This is the single most common gotcha. When you create a user with useradd, the default password field is ! (locked). sshd rejects locked accounts before it ever runs AuthorizedKeysCommand, so podspawn never gets a chance to return keys.

# Check if the account is locked
sudo passwd -S alice
# If the second field is "L", the account is locked

# Fix: set the password field to * (unlocked, but no password login possible)
sudo usermod -p '*' alice

Do not use usermod -p '' (empty string). That sets an empty password, which means anyone can log in without credentials if password auth is enabled. Use usermod -p '*' instead, which unlocks the account while keeping password login impossible.

The podspawn add-user command handles this automatically. If you created the user manually, you need to unlock it yourself.

Wrong key or key not registered

Podspawn reads keys from /etc/podspawn/keys/<username>. If the user's public key isn't there, auth-keys returns nothing and sshd rejects the connection.

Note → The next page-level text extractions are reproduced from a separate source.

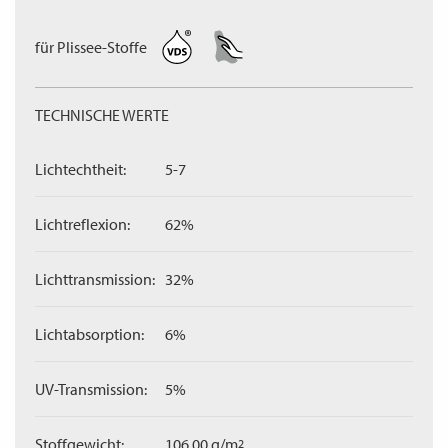
für Plissee-Stoffe
TECHNISCHE WERTE
Lichtechtheit:
5-7
Lichtreflexion:
62%
Lichttransmission:
32%
Lichtabsorption:
6%
UV-Transmission:
5%
Stoffgewicht:
106,00 g/m
2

# Check what keys are registered for a user
cat /etc/podspawn/keys/alice

# Register a key
sudo podspawn add-user alice --key "ssh-ed25519 AAAA... alice@laptop"

# Or from a file
sudo podspawn add-user alice --key-file /path/to/id_ed25519.pub

# Or import from GitHub (one-time fetch, stored locally)
sudo podspawn add-user alice --github alice

On the client side, make sure SSH is offering the correct key:

# Test with verbose output to see which keys are tried
ssh -v alice@work.pod 2>&1 | grep "Offering"

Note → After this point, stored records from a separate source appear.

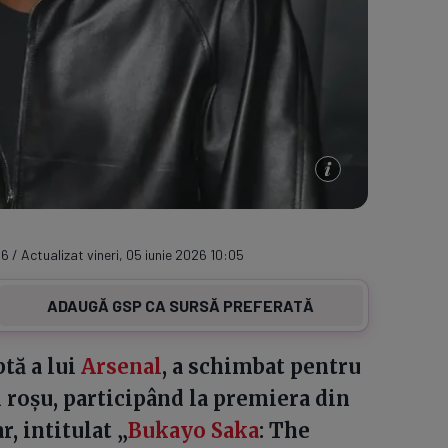
6 / Actualizat vineri, 05 iunie 2026 10:05
ADAUGĂ GSP CA SURSĂ PREFERATĂ
ptă a lui
Arsenal
, a schimbat pentru
l roșu, participând la premiera din
, intitulat „
Bukayo Saka
: The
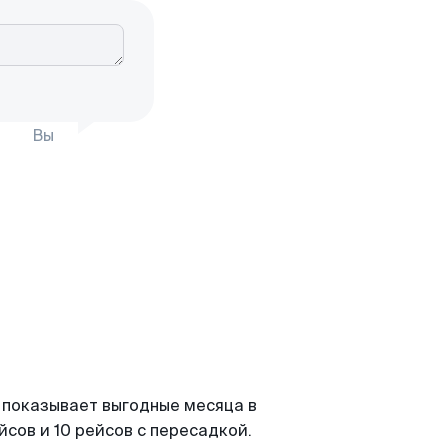
Вы
 показывает выгодные месяца в
сов и 10 рейсов с пересадкой.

sshd not reloaded after config changes

After running podspawn server-setup or manually editing /etc/ssh/sshd_config, sshd needs to be reloaded. Existing sessions survive a reload, so this is safe.

# Ubuntu/Debian
sudo systemctl reload ssh

# RHEL/Rocky/Fedora
sudo systemctl reload sshd

# Check the service name if unsure
systemctl list-units | grep ssh

AuthorizedKeysCommand not configured

Verify the two required lines are in your sshd config:

sudo sshd -T | grep -i authorizedkeyscommand

You should see:

authorizedkeyscommand /usr/local/bin/podspawn auth-keys %u %t %k
authorizedkeyscommanduser nobody

If these are missing, run podspawn server-setup or add them manually. After adding, validate and reload:

sudo sshd -t && sudo systemctl reload ssh

sshd -t validates the config without reloading. Always run it before reloading to avoid locking yourself out with a broken config.

Debugging with sshd logs

sshd logs are the single best debugging tool for auth failures. They show the exact reason a connection was rejected.

# Ubuntu/Debian
sudo journalctl -u ssh -n 30 --no-pager

# RHEL/Rocky/Fedora
sudo journalctl -u sshd -n 30 --no-pager

# Follow logs in real-time while testing
sudo journalctl -u ssh -f

Common log messages and what they mean:

Log messageCause
User alice not allowed because account is lockedLocked account. Run usermod -p '*' alice.
AuthorizedKeysCommand /usr/local/bin/podspawn auth-keys ... failed, status 1podspawn binary not found, not executable, or crashing.
Could not open authorized keys command outputThe AuthorizedKeysCommandUser (usually nobody) can't read the key files. Check permissions on /etc/podspawn/keys/.
Authentication refused: bad ownership or modes for fileKey file or directory has wrong permissions.

Container won't start

If SSH auth succeeds but you see errors about containers, the issue is between podspawn and Docker.

Docker not running

# Check Docker status
sudo systemctl status docker

# Start it if stopped
sudo systemctl start docker

# Verify the socket exists
ls -la /var/run/docker.sock

Image not pulled

Podspawn auto-pulls images on first use, but this can fail if the image name is wrong or the registry is unreachable. For project containers, images must be pre-built.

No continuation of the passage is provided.